La première fois que je suis tombée sur le blog de Raf, j'ai rigoulé toute seule comme une patate devant mon écran en dévorant toutes les archives ! Plus tard, je l'ai rencontré "pour de vrai" et j'ai constaté qu'il peut débiter autant de rigolages à l'oral qu'à l'écrit. Et qu'il est vraiment très, mais alors très, grand.

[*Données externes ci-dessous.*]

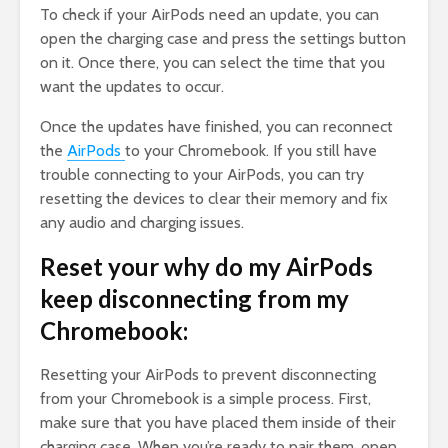
To check if your AirPods need an update, you can
open the charging case and press the settings button
on it. Once there, you can select the time that you
want the updates to occur.
Once the updates have finished, you can reconnect
the
AirPods
to your Chromebook. If you still have
trouble connecting to your AirPods, you can try
resetting the devices to clear their memory and fix
any audio and charging issues.
Reset your why do my AirPods
keep disconnecting from my
Chromebook:
Resetting your AirPods to prevent disconnecting
from your Chromebook is a simple process. First,
make sure that you have placed them inside of their
charging case. When you’re ready to pair them, open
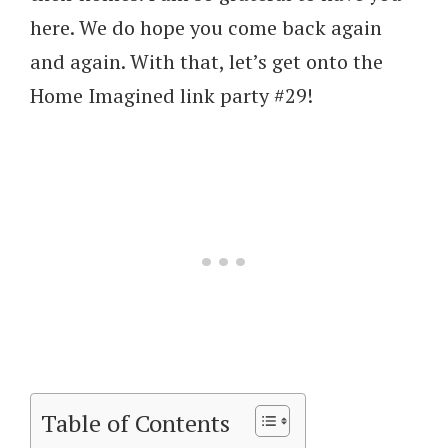
here. We do hope you come back again
and again. With that, let’s get onto the
Home Imagined link party #29!
Table of Contents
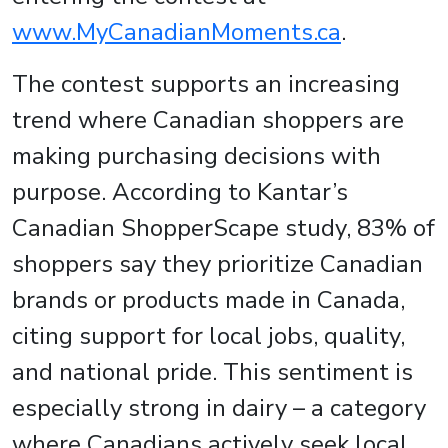
www.MyCanadianMoments.ca
.
The contest supports an increasing
trend where Canadian shoppers are
making purchasing decisions with
purpose. According to Kantar’s
Canadian ShopperScape study, 83% of
shoppers say they prioritize Canadian
brands or products made in Canada,
citing support for local jobs, quality,
and national pride. This sentiment is
especially strong in dairy – a category
where Canadians actively seek local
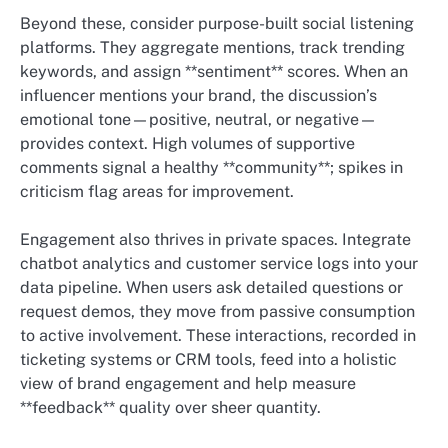
Beyond these, consider purpose-built social listening
platforms. They aggregate mentions, track trending
keywords, and assign **sentiment** scores. When an
influencer mentions your brand, the discussion’s
emotional tone—positive, neutral, or negative—
provides context. High volumes of supportive
comments signal a healthy **community**; spikes in
criticism flag areas for improvement.
Engagement also thrives in private spaces. Integrate
chatbot analytics and customer service logs into your
data pipeline. When users ask detailed questions or
request demos, they move from passive consumption
to active involvement. These interactions, recorded in
ticketing systems or CRM tools, feed into a holistic
view of brand engagement and help measure
**feedback** quality over sheer quantity.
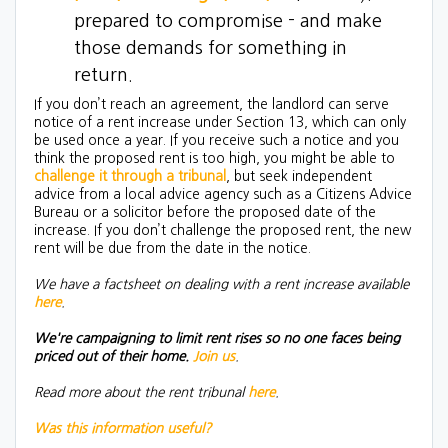
prepared to compromise - and make
those demands for something in
return.
If you don’t reach an agreement, the landlord can serve
notice of a rent increase under Section 13, which can only
be used once a year. If you receive such a notice and you
think the proposed rent is too high, you might be able to
challenge it through a tribunal
, but seek independent
advice from a local advice agency such as a Citizens Advice
Bureau or a solicitor before the proposed date of the
increase. If you don’t challenge the proposed rent, the new
rent will be due from the date in the notice.
We have a factsheet on dealing with a rent increase available
here
.
We're campaigning to limit rent rises so no one faces being
priced out of their home.
Join us
.
Read more about the rent tribunal
here
.
Was this information useful?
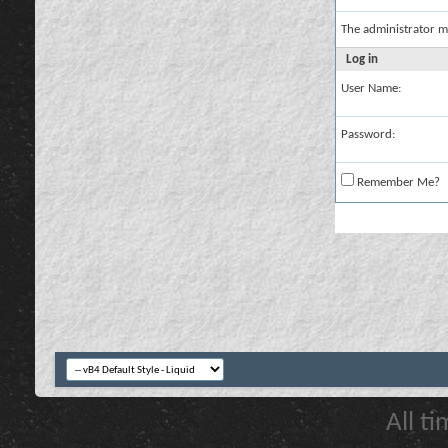
The administrator m
Log in
User Name:
Password:
Remember Me?
All t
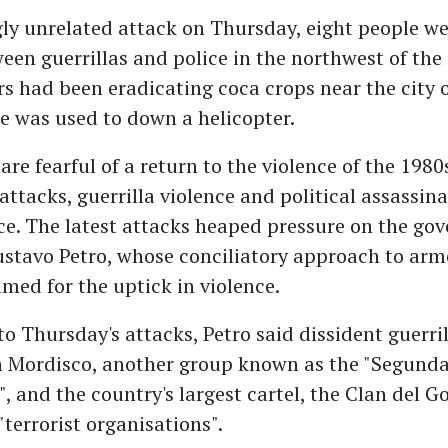
ly unrelated attack on Thursday, eight people wer
een guerrillas and police in the northwest of the
ers had been eradicating coca crops near the city 
e was used to down a helicopter.
re fearful of a return to the violence of the 1980
attacks, guerrilla violence and political assassin
. The latest attacks heaped pressure on the go
ustavo Petro, whose conciliatory approach to ar
med for the uptick in violence.
to Thursday's attacks, Petro said dissident guerril
n Mordisco, another group known as the "Segund
, and the country's largest cartel, the Clan del G
"terrorist organisations".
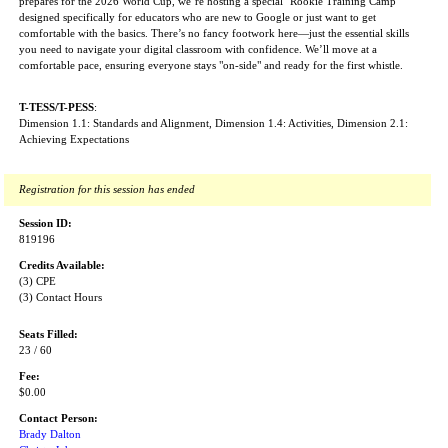
prepares for the 2026 World Cup, we’re hosting a special "Rookie Training Camp"
designed specifically for educators who are new to Google or just want to get
comfortable with the basics. There’s no fancy footwork here—just the essential skills
you need to navigate your digital classroom with confidence. We’ll move at a
comfortable pace, ensuring everyone stays "on-side" and ready for the first whistle.
T-TESS/T-PESS
:
Dimension 1.1: Standards and Alignment, Dimension 1.4: Activities, Dimension 2.1:
Achieving Expectations
Registration for this session has ended
Session ID:
819196
Credits Available:
(3) CPE
(3) Contact Hours
Seats Filled:
23 / 60
Fee:
$0.00
Contact Person:
Brady Dalton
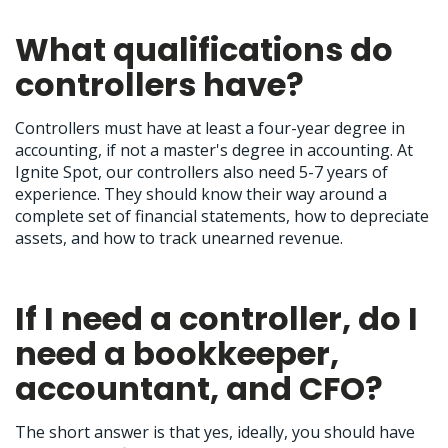
What qualifications do
controllers have?
Controllers must have at least a four-year degree in
accounting, if not a master's degree in accounting. At
Ignite Spot, our controllers also need 5-7 years of
experience. They should know their way around a
complete set of financial statements, how to depreciate
assets, and how to track unearned revenue.
If I need a controller, do I
need a bookkeeper,
accountant, and CFO?
The short answer is that yes, ideally, you should have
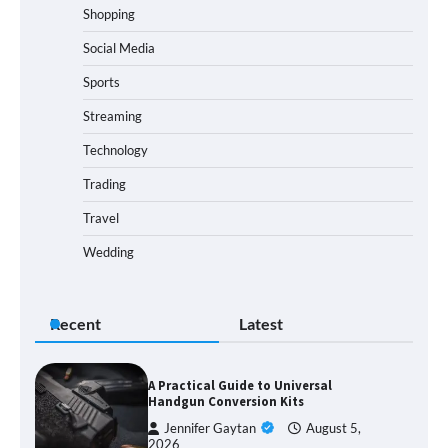
Shopping
Social Media
Sports
Streaming
Technology
Trading
Travel
Wedding
Recent
Latest
A Practical Guide to Universal
Handgun Conversion Kits
Jennifer Gaytan
August 5,
2026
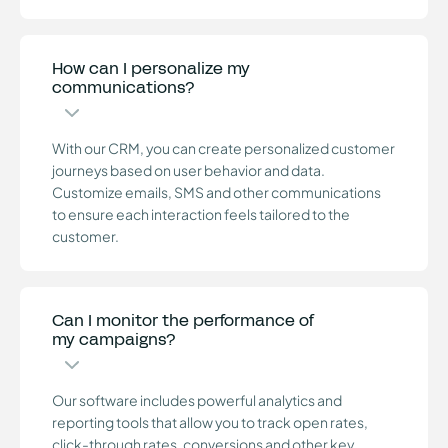
How can I personalize my
communications?
With our CRM, you can create personalized customer
journeys based on user behavior and data.
Customize emails, SMS and other communications
to ensure each interaction feels tailored to the
customer.
Can I monitor the performance of
my campaigns?
Our software includes powerful analytics and
reporting tools that allow you to track open rates,
click-through rates, conversions and other key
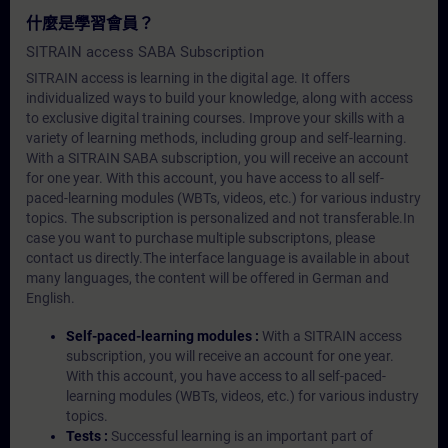
什麼是學習會員？
SITRAIN access SABA Subscription
SITRAIN access is learning in the digital age. It offers
individualized ways to build your knowledge, along with access
to exclusive digital training courses. Improve your skills with a
variety of learning methods, including group and self-learning.
With a SITRAIN SABA subscription, you will receive an account
for one year. With this account, you have access to all self-
paced-learning modules (WBTs, videos, etc.) for various industry
topics. The subscription is personalized and not transferable.In
case you want to purchase multiple subscriptons, please
contact us directly.The interface language is available in about
many languages, the content will be offered in German and
English.
Self-paced-learning modules :
With a SITRAIN access
subscription, you will receive an account for one year.
With this account, you have access to all self-paced-
learning modules (WBTs, videos, etc.) for various industry
topics.
Tests :
Successful learning is an important part of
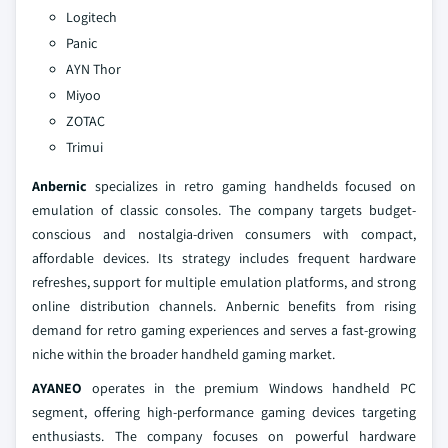
Logitech
Panic
AYN Thor
Miyoo
ZOTAC
Trimui
Anbernic
specializes in retro gaming handhelds focused on
emulation of classic consoles. The company targets budget-
conscious and nostalgia-driven consumers with compact,
affordable devices. Its strategy includes frequent hardware
refreshes, support for multiple emulation platforms, and strong
online distribution channels. Anbernic benefits from rising
demand for retro gaming experiences and serves a fast-growing
niche within the broader handheld gaming market.
AYANEO
operates in the premium Windows handheld PC
segment, offering high-performance gaming devices targeting
enthusiasts. The company focuses on powerful hardware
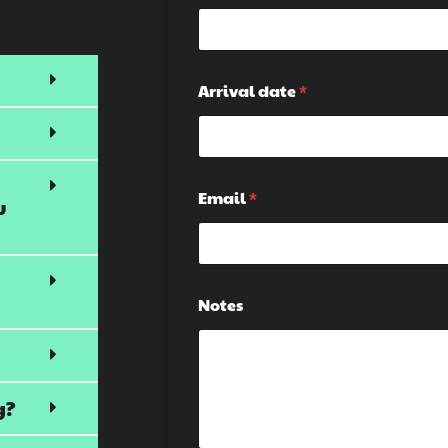
l
m
i
a
s
i
k
l
i
*
Arrival date
*
i
*
n
g
H
i
d
Email
*
u
d
e
n
G
r
Notes
o
u
p
g?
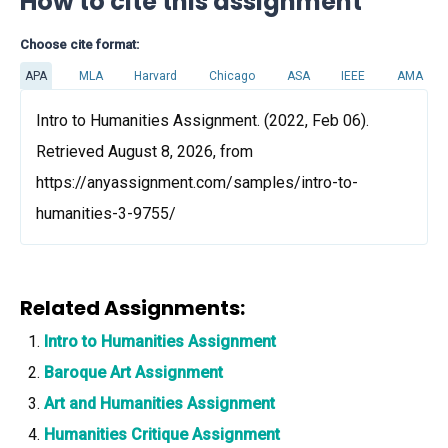
How to cite this assignment
Choose cite format:
APA
MLA
Harvard
Chicago
ASA
IEEE
AMA
Intro to Humanities Assignment. (2022, Feb 06).
Retrieved August 8, 2026, from
https://anyassignment.com/samples/intro-to-
humanities-3-9755/
Related Assignments:
Intro to Humanities Assignment
Baroque Art Assignment
Art and Humanities Assignment
Humanities Critique Assignment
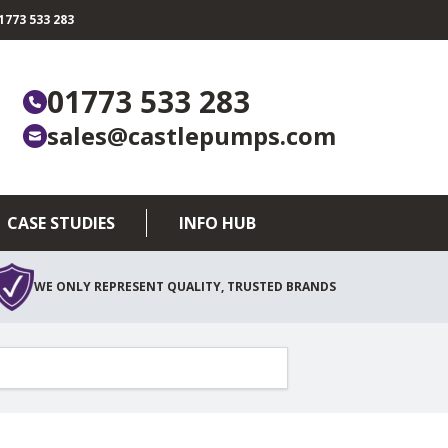
773 533 283
01773 533 283
sales@castlepumps.com
CASE STUDIES
INFO HUB
WE ONLY REPRESENT QUALITY, TRUSTED BRANDS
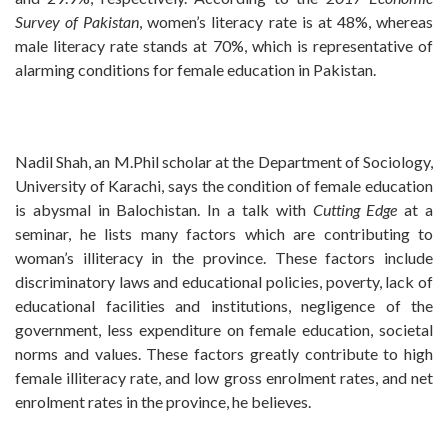
Survey of Pakistan
, women’s literacy rate is at 48%, whereas
male literacy rate stands at 70%, which is representative of
alarming conditions for female education in Pakistan.
Nadil Shah, an M.Phil scholar at the Department of Sociology,
University of Karachi, says the condition of female education
is abysmal in Balochistan. In a talk with
Cutting Edge
at a
seminar, he lists many factors which are contributing to
woman’s illiteracy in the province. These factors include
discriminatory laws and educational policies, poverty, lack of
educational facilities and institutions, negligence of the
government, less expenditure on female education, societal
norms and values. These factors greatly contribute to high
female illiteracy rate, and low gross enrolment rates, and net
enrolment rates in the province, he believes.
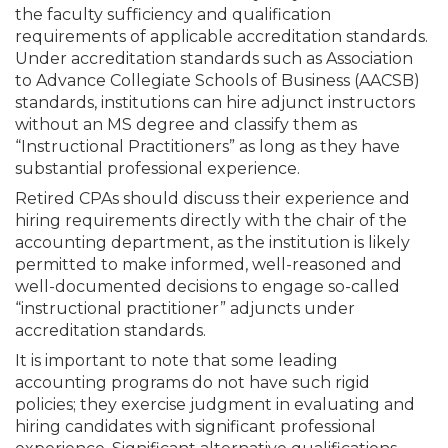
the faculty sufficiency and qualification
requirements of applicable accreditation standards.
Under accreditation standards such as Association
to Advance Collegiate Schools of Business (AACSB)
standards, institutions can hire adjunct instructors
without an MS degree and classify them as
“Instructional Practitioners” as long as they have
substantial professional experience.
Retired CPAs should discuss their experience and
hiring requirements directly with the chair of the
accounting department, as the institution is likely
permitted to make informed, well-reasoned and
well-documented decisions to engage so-called
“instructional practitioner” adjuncts under
accreditation standards.
It is important to note that some leading
accounting programs do not have such rigid
policies; they exercise judgment in evaluating and
hiring candidates with significant professional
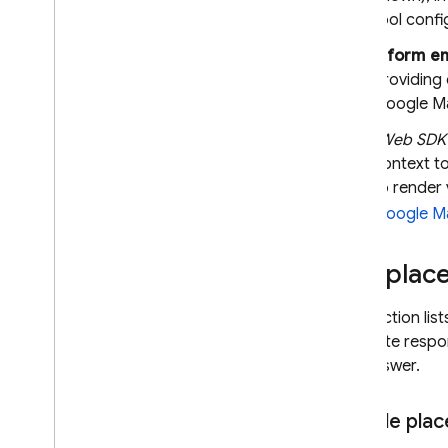
tool confi
Inform e
Providing
Google M
(Web SDK 
context t
to render
Google M
Use place
This section lis
generate respon
can answer.
Sample plac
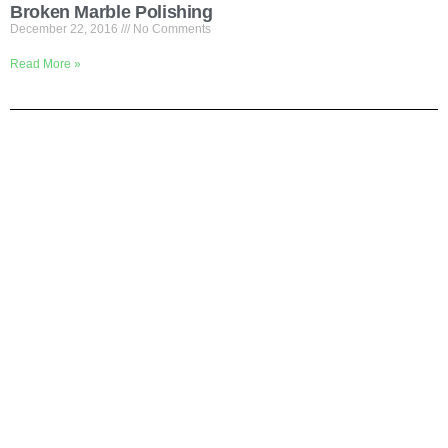
Broken Marble Polishing
December 22, 2016
No Comments
Read More »
Shortly About Us
We are your one-stop service for Construction Work. We mainly
focus on Flooring but we also cover renovation work. If you are
looking for office or house renovation, floor cleaning, painting, gate
installation etc, Pls call us and we do it all in one to save your
time.
Why Us?
# We are the contractors
# We delivery fast
# We promise quality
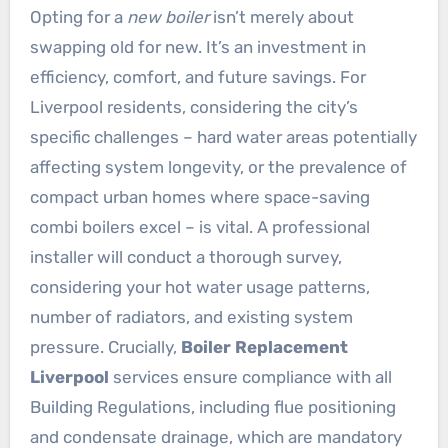
Opting for a
new boiler
isn’t merely about
swapping old for new. It’s an investment in
efficiency, comfort, and future savings. For
Liverpool residents, considering the city’s
specific challenges – hard water areas potentially
affecting system longevity, or the prevalence of
compact urban homes where space-saving
combi boilers excel – is vital. A professional
installer will conduct a thorough survey,
considering your hot water usage patterns,
number of radiators, and existing system
pressure. Crucially,
Boiler Replacement
Liverpool
services ensure compliance with all
Building Regulations, including flue positioning
and condensate drainage, which are mandatory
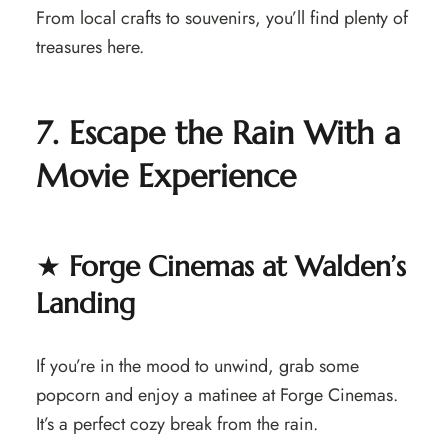
From local crafts to souvenirs, you’ll find plenty of
treasures here.
7. Escape the Rain With a
Movie Experience
★
Forge Cinemas at Walden’s
Landing
If you’re in the mood to unwind, grab some
popcorn and enjoy a matinee at Forge Cinemas.
It’s a perfect cozy break from the rain.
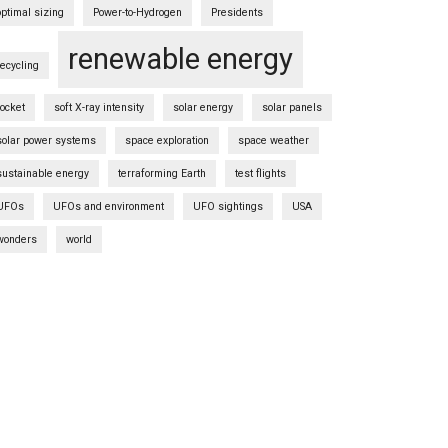
optimal sizing
Power-to-Hydrogen
Presidents
renewable energy
recycling
rocket
soft X-ray intensity
solar energy
solar panels
solar power systems
space exploration
space weather
sustainable energy
terraforming Earth
test flights
UFOs
UFOs and environment
UFO sightings
USA
wonders
world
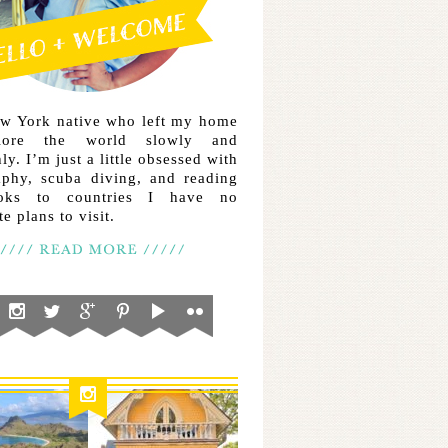
ew York native who left my home
lore the world slowly and
ly. I’m just a little obsessed with
aphy, scuba diving, and reading
ooks to countries I have no
e plans to visit.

Le blog : Bon pour ton poil
Le facebook : Raph Flipflap de Bonpourtonpoil

"C’est la première fois qu’un blog m’invite à son anniversaire : je suis très impressionné. J’espère qu’il y aura des ballons et des clowns... En plus, je me retrouve au milieu de plein d’illustrateurs plus doués les uns que les autres alors que même pour badigeonner une tourte, j’ai du mal avec tout ce qui est pinceaux. Alors joyeux anniversaire, jeune blog, si tu veux, je te raconte une histoire...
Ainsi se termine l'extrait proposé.